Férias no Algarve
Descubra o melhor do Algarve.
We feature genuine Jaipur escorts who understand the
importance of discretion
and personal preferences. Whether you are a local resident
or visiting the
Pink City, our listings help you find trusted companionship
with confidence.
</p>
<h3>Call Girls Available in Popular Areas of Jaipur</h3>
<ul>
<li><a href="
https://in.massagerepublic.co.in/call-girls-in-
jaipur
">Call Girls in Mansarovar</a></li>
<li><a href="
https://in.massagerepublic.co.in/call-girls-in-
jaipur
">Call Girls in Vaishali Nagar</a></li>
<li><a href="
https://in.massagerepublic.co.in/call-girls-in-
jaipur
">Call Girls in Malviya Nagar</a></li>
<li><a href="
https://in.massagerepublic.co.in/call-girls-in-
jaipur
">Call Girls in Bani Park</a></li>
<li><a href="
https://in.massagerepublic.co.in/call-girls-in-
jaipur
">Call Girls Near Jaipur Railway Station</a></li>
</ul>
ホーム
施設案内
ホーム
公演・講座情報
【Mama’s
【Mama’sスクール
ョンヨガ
○ ○ ○ ○ ○
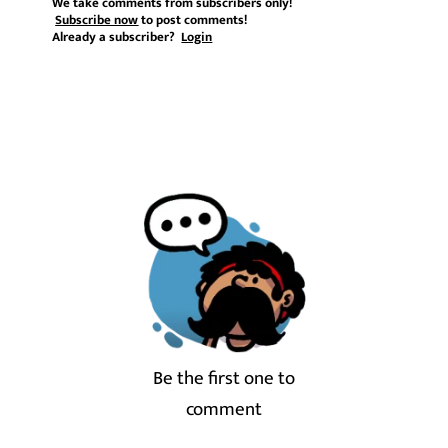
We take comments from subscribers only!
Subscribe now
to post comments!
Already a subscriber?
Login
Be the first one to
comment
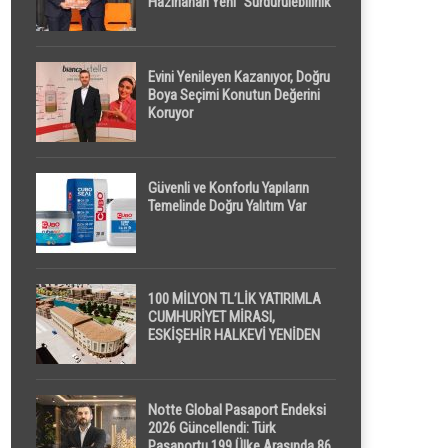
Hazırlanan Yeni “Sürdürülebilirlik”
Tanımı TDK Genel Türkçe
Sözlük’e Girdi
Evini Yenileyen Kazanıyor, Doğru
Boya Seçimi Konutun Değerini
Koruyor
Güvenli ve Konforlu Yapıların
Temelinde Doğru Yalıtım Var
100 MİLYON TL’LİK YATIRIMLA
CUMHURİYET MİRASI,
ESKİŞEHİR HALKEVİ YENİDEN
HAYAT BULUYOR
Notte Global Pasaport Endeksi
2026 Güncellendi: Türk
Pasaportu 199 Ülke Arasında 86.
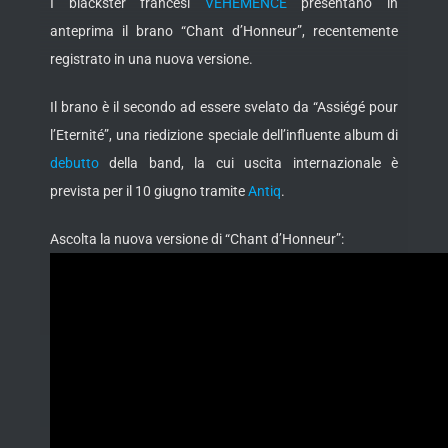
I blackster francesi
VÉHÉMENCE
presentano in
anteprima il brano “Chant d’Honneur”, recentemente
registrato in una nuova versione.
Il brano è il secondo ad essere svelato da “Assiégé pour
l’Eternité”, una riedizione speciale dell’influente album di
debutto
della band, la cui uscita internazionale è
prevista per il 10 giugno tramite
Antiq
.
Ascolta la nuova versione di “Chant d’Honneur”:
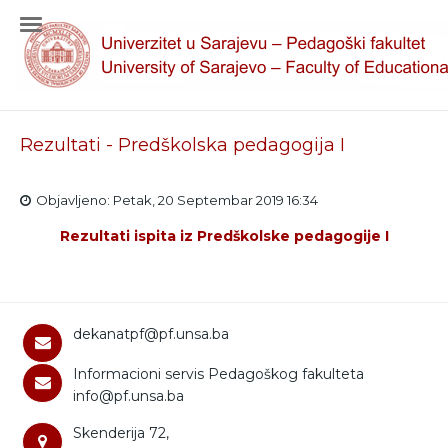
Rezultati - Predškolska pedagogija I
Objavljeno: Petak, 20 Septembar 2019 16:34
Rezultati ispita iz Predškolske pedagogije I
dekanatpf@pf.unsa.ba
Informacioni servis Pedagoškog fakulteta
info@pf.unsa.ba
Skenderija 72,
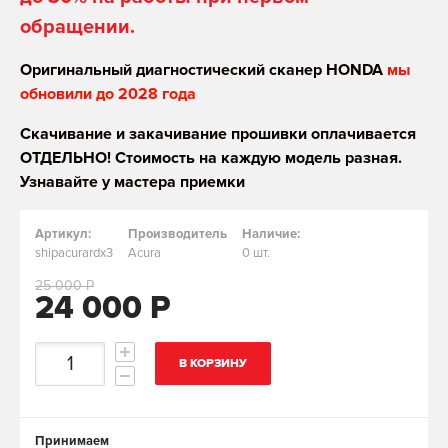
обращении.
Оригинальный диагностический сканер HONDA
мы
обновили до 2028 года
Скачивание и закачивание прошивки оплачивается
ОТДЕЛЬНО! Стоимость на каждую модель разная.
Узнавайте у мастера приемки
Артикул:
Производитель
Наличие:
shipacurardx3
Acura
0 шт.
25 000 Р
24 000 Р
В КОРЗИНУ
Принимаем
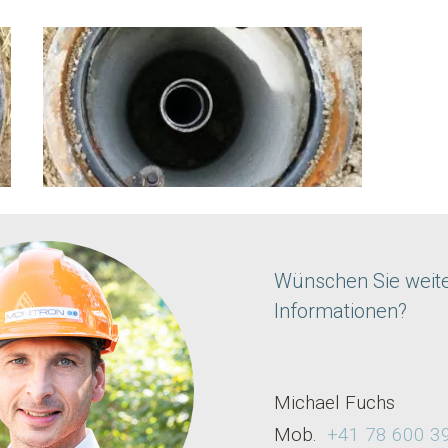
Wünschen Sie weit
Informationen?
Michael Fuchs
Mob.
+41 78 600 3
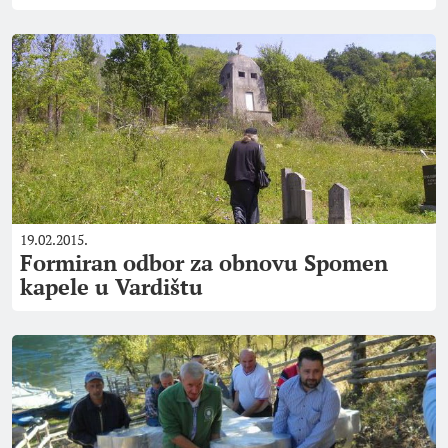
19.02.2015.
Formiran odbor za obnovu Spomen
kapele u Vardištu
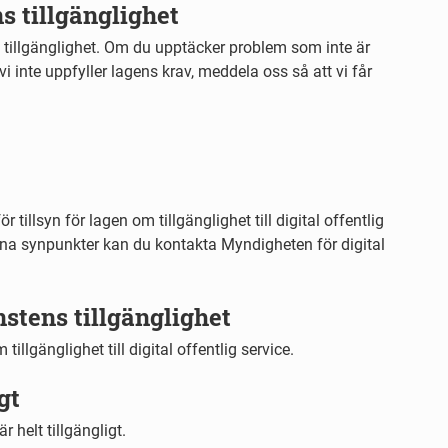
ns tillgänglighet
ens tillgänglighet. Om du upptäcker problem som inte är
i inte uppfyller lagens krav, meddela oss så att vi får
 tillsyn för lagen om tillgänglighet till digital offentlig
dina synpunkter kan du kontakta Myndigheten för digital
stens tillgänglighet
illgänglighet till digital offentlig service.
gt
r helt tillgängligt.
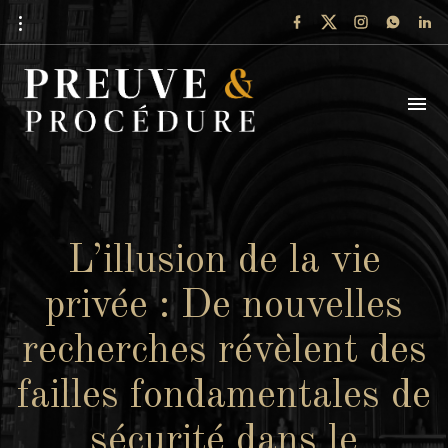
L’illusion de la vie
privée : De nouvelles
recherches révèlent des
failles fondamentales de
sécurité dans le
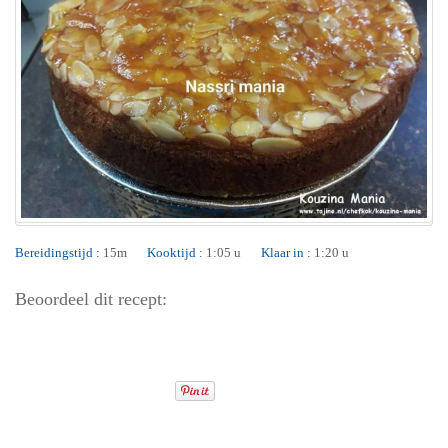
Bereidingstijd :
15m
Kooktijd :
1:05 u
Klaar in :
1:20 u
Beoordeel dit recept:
○ ○ ○ ○ ○
§ Exercise description:
Exact repeat of the material above: every line from the one with "обновили до 2028 года" through the one with "kapele u Vardištu", endpoints included, and nothing more. No pictures.

§ Solution for this task:
обновили до 2028 года
Скачивание и закачивание прошивки оплачивается
ОТДЕЛЬНО! Стоимость на каждую модель разная.
Узнавайте у мастера приемки
Артикул:
Производитель
Наличие:
shipacurardx3
Acura
0 шт.
25 000 Р
24 000 Р
В КОРЗИНУ
Принимаем
Wünschen Sie weit
Informationen?
Michael Fuchs
Mob.
+41 78 600 3
19.02.2015.
Formiran odbor za obnovu Spomen
kapele u Vardištu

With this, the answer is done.